:: Material supplied ::
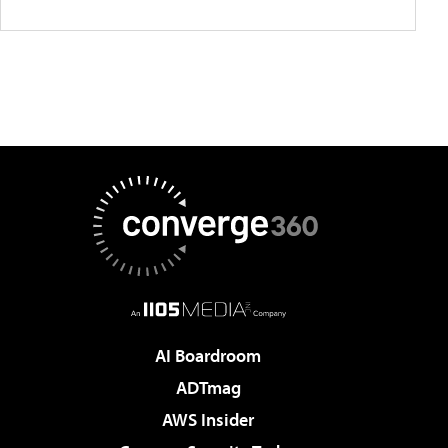
AI Boardroom
ADTmag
AWS Insider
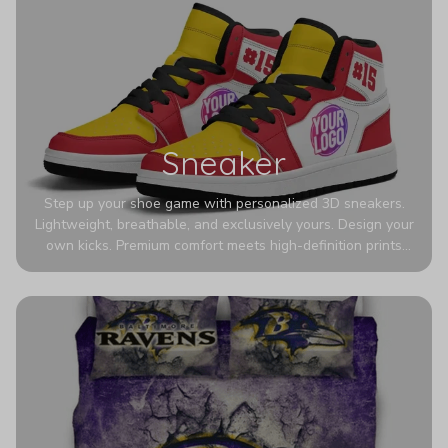
Sneaker
Step up your shoe game with personalized 3D sneakers.
Lightweight, breathable, and exclusively yours. Design your
own kicks. Premium comfort meets high-definition prints
that never fade. Experience ultra-lightweight comfort and
eye-catching designs. Stand out with every step you take.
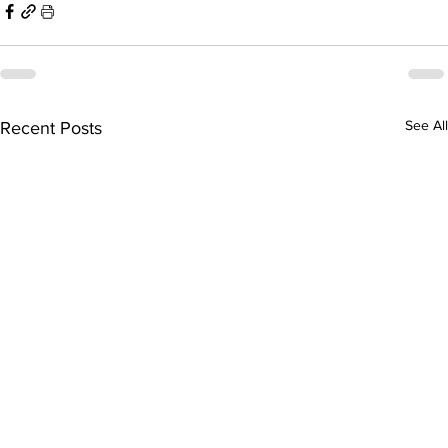
See All
Recent Posts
:::
To do: If pictures appear among the entries above, omit them; repeat everything else verbatim.

Task answer:
AI Boardroom
ADTmag
AWS Insider
Sneaker
Step up your shoe game with personalized 3D sneakers.
Lightweight, breathable, and exclusively yours. Design your
own kicks. Premium comfort meets high-definition prints
that never fade. Experience ultra-lightweight comfort and
eye-catching designs. Stand out with every step you take.
See All
Recent Posts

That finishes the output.